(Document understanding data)
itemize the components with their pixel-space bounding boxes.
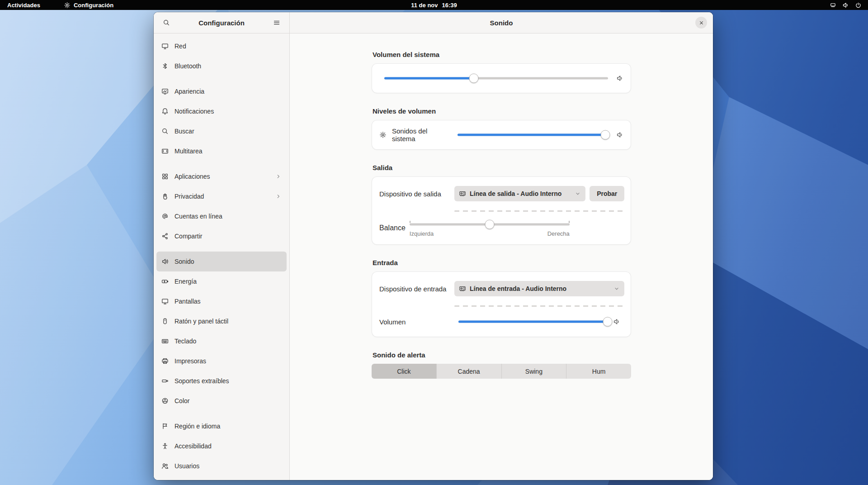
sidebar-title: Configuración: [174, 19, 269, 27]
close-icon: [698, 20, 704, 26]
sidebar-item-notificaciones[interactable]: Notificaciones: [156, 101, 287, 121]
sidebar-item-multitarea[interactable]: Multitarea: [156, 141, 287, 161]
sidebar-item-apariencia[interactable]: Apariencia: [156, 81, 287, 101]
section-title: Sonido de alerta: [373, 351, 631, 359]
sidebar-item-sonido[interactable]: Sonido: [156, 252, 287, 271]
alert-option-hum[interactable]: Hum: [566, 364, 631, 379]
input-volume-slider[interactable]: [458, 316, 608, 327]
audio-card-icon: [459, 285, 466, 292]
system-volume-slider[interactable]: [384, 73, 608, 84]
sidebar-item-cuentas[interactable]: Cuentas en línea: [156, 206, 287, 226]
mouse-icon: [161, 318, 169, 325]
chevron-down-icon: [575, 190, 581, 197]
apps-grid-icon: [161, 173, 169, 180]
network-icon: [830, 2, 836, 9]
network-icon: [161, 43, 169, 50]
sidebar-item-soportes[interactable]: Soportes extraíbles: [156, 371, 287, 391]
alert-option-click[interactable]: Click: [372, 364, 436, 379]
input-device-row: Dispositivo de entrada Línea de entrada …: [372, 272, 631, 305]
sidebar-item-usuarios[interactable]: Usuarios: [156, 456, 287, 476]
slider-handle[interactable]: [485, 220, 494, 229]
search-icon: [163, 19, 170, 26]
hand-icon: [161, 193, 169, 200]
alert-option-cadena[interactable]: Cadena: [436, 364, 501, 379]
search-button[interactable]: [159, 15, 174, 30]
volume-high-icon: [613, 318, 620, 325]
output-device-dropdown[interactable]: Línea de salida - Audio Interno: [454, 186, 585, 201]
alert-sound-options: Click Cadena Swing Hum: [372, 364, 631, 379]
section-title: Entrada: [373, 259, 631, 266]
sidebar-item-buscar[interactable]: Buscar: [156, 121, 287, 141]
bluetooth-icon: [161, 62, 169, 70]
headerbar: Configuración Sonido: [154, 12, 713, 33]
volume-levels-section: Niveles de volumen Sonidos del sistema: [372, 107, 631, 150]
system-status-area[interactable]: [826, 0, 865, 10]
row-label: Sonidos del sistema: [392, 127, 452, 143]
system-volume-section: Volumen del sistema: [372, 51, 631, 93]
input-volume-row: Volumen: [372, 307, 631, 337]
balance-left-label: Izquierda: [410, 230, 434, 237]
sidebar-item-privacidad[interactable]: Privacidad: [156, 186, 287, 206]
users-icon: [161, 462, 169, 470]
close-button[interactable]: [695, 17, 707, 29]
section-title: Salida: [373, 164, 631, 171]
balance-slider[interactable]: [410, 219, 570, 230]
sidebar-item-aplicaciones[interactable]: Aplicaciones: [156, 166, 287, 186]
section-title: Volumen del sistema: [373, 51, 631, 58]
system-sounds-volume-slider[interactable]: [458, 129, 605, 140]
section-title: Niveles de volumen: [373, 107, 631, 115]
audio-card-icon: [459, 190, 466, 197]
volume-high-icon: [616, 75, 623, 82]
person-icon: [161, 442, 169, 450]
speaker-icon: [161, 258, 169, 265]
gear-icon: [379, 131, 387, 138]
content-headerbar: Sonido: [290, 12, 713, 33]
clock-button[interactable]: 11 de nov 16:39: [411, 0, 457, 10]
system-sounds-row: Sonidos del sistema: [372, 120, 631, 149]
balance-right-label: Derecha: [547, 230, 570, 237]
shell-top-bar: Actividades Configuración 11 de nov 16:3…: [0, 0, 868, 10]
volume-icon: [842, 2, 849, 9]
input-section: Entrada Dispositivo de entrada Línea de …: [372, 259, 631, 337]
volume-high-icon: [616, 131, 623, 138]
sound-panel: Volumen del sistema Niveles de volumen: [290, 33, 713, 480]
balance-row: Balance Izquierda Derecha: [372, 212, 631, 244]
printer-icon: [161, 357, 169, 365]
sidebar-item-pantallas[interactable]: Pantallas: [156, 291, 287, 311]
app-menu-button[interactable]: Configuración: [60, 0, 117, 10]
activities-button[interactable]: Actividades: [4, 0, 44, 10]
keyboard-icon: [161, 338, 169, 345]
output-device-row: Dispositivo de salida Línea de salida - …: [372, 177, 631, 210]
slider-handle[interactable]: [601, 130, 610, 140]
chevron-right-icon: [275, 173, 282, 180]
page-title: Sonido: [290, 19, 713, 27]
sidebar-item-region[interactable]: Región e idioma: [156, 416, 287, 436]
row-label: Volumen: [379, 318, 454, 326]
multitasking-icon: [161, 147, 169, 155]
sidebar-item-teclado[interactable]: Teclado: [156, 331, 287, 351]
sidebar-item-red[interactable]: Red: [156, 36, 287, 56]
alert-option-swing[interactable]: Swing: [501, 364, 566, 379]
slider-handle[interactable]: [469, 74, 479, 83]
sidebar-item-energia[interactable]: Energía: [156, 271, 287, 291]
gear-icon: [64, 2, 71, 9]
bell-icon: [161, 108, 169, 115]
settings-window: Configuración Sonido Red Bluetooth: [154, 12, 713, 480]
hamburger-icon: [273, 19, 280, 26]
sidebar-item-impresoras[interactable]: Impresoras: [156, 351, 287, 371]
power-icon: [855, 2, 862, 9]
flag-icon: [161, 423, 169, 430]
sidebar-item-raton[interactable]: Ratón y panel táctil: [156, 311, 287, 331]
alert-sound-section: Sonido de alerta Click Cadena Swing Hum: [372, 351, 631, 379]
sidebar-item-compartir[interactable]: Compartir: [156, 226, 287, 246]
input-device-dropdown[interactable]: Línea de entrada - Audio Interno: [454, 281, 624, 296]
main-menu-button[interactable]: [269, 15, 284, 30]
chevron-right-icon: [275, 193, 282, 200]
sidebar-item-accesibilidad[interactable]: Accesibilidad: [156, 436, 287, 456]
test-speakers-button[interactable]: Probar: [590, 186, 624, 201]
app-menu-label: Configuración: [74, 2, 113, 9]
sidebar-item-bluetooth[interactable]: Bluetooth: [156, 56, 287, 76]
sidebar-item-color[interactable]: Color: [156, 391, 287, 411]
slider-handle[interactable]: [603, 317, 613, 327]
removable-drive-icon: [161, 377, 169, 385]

...

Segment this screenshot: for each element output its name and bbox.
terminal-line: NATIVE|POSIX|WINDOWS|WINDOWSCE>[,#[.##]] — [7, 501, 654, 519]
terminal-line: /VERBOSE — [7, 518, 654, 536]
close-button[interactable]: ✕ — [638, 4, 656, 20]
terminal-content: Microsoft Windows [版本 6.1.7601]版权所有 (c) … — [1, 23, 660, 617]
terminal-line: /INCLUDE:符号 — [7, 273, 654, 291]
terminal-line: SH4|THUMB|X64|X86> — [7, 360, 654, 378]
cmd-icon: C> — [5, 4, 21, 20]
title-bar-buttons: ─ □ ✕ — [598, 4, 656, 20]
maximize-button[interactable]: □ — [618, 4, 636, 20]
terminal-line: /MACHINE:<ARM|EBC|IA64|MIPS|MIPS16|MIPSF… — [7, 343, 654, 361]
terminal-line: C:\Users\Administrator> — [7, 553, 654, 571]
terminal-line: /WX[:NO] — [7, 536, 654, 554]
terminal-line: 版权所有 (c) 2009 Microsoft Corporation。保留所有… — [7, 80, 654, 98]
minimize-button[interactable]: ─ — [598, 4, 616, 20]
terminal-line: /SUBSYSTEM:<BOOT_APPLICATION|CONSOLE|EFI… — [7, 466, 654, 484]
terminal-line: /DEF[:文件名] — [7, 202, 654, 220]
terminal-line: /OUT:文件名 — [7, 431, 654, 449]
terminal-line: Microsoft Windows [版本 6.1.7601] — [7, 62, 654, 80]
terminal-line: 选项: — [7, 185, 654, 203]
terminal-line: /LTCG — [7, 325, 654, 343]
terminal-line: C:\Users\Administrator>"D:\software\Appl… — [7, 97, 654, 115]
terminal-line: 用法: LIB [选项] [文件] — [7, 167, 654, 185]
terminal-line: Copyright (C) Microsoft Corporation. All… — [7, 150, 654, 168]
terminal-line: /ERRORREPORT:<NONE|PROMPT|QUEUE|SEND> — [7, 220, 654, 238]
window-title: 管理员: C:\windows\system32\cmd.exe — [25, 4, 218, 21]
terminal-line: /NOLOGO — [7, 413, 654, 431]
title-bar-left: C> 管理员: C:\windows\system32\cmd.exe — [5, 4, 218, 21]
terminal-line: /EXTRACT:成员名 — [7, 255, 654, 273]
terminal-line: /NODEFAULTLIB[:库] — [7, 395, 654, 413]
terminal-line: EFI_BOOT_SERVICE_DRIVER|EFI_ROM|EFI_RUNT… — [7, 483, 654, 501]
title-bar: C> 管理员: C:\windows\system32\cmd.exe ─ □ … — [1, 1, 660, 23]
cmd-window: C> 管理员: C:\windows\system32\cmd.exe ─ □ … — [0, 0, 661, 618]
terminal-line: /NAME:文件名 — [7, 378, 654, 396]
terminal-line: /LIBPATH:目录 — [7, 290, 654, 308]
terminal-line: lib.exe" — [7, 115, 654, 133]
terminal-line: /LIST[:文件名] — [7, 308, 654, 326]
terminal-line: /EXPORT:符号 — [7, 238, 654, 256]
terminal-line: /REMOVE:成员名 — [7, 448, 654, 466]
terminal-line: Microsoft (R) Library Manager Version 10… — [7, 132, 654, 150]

...

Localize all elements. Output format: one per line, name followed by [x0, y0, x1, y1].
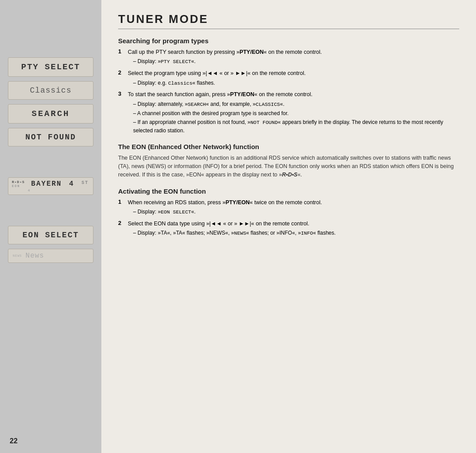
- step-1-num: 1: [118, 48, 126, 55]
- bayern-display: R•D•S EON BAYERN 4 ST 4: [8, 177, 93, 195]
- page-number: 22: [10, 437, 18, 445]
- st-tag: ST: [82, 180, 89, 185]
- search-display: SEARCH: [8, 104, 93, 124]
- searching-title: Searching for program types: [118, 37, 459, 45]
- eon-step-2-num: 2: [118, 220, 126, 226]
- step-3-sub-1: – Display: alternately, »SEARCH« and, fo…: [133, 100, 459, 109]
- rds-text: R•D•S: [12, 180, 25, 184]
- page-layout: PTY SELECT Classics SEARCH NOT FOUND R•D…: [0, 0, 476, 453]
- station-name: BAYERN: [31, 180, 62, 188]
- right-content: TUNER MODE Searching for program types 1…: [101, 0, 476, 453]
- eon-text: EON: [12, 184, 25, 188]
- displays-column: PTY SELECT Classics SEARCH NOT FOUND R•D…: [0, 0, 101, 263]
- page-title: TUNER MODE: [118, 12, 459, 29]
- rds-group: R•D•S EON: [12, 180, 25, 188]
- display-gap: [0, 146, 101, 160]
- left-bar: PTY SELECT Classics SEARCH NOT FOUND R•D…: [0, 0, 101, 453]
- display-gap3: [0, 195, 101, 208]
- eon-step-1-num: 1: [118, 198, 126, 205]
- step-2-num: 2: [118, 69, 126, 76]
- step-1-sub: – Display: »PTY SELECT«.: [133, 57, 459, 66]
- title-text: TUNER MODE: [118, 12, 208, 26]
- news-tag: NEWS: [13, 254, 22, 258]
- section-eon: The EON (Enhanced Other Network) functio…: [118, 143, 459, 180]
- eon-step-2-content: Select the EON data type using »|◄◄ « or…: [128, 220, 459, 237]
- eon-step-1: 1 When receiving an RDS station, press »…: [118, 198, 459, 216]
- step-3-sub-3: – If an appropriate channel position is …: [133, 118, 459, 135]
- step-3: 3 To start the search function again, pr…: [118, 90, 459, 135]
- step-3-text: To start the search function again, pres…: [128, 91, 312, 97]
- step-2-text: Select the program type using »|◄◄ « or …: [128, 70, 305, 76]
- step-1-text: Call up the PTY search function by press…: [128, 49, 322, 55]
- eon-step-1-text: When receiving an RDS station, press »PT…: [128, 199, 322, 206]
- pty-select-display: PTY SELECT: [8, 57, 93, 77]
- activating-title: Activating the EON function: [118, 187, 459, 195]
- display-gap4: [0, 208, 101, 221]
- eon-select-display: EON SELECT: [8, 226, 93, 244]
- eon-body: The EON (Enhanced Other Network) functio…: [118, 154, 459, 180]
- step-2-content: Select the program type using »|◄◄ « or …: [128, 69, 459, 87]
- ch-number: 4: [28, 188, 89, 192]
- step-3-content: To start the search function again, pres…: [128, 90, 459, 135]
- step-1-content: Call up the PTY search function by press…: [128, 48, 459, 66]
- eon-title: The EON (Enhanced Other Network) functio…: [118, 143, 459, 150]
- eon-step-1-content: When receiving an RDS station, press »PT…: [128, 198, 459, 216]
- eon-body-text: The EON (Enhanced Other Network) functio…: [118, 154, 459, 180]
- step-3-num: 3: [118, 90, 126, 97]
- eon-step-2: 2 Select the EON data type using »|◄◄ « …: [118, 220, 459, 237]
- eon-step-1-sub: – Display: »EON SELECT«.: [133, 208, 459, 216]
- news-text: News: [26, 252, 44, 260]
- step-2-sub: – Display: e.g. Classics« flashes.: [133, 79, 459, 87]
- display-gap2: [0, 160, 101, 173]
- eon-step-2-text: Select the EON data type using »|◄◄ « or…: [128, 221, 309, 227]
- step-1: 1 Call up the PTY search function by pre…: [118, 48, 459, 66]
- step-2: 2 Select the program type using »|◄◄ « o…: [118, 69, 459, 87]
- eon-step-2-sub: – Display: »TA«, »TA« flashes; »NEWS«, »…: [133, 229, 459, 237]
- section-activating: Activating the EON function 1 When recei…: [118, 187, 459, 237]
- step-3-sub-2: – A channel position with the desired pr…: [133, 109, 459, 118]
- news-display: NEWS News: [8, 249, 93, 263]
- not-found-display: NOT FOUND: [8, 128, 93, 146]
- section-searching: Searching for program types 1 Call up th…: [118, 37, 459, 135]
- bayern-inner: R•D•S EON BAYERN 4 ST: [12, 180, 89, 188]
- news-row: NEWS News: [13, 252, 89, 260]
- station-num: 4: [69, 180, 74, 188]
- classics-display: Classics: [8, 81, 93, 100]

WHAT YOU WILL DO: Wherever a line of the entries holds the string "channel", copy that line.

WORKED SOLUTION:
- step-3-sub-3: – If an appropriate channel position is …: [133, 118, 459, 135]
- step-3-sub-2: – A channel position with the desired pr…: [133, 109, 459, 118]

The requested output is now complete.